ABOUT THIS TASK: Show each line of the data below in which "血管肉腫" occurs.

* * * * *

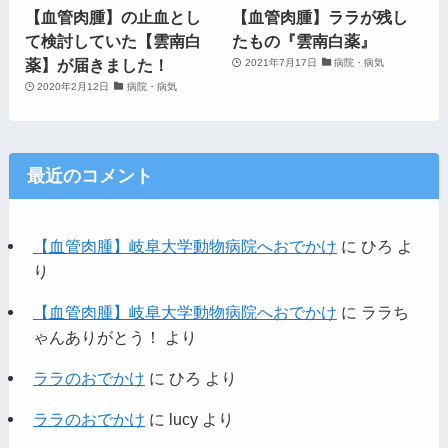
【血管肉腫】の止血とし
【血管肉腫】ララが残し
て検討していた【雲南白
たもの『雲南白薬』
薬】が届きました！
2021年7月17日
病院・病気
2020年2月12日
病院・病気
最近のコメント
【血管肉腫】岐阜大学動物病院へおでかけ
に
ひろ
よ
り
【血管肉腫】岐阜大学動物病院へおでかけ
に
ララち
ゃんありがとう！
より
ララのおでかけ
に
ひろ
より
ララのおでかけ
に
lucy
より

* * * * *

SOLUTION TO THIS TASK:
【血管肉腫】の止血とし
【血管肉腫】ララが残し
【血管肉腫】岐阜大学動物病院へおでかけ
【血管肉腫】岐阜大学動物病院へおでかけ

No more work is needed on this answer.